Once the beets are easily pierced with the paring knife, it’s time to rub off the skins, once they’ve cooled a bit. Use a paper towel to hold the beet in the palm of your hand, then cradle paper towel around the beet with your opposite hand, gently pulling pulling the skin down from top to bottom.

 That’s the best less-mess tip about peeling your beets with a paper towel after they have roasted: the skin easily slides off, and your hands don’t turn pink. I also slice them with a paring knife while holding them in the same paper towel, then I store them in an airtight container until I’m ready to use them in a salad. For a quick, easy salad that helps you follow the philosophy of eating from root to greens, wash your saved beet leaves, stack them up on top of one another, and roll them into a large cigar. Cut them into a fine slice, or chiffonade, then toss them with lemon juice, olive oil, salt and pepper. Top them off with the roasted beet slices and some crumbled goat cheese. Such a lovely combination of flavors; sweet, earthy, bitter, creamy and tart.

Green Beans

We’ve been getting a generous share of green beans this fall, and as is typical of too much of a good thing, we are getting a bit over-saturated. Roasted green beans, blanched green beans, green bean casserole, green bean stir fry. The list rolls on like Bubba going on about shrimp in Forrest Gump. As plentiful the green beans are, I never grow (that) weary of them. My favorite way to dress them up? Sauteed with olive oil and a few of my favorite Mediterranean flavors like tart, sweet sundried tomatoes, toasty pinenuts and zingy mint. Use the shallots in your farm box for an earthy base.

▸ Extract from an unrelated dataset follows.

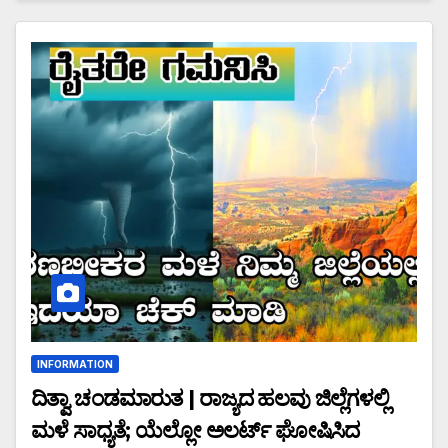
INFORMATION
ದಿತ್ವಾ ಚಂಡಮಾರುತ | ರಾಜ್ಯದ ಹಲವು ಜಿಲ್ಲೆಗಳಲ್ಲಿ
ಮಳೆ ಸಾಧ್ಯತೆ; ಯೆಲ್ಲೋ ಅಲರ್ಟ್ ಘೋಷಿಸಿದ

Green Beans with Sundried Tomatoes, Pinenuts, Mint and Fresh Mozzarella

2 shallots, thinly sliced

2 garlic cloves, thinly sliced

1 pound green beans, stems trimmed

1 cup oil-packed sundried tomatoes, cut into slices

½ cup chicken stock

½ cup fresh mozzarella, cut into small cubes

1 tablespoon chopped fresh mint

Salt and pepper to taste

Heat a large skillet and drizzle with olive oil. When oil is heated, add shallots and garlic, and cook until softened. Add green beans and sundried tomatoes, and cook until green beans begin to soften, about 3 minutes. Add chicken stock and bring to a boil, then reduce to a simmer, and cover. Cook green beans until crisp but tender, then add cheese, mint and salt and pepper.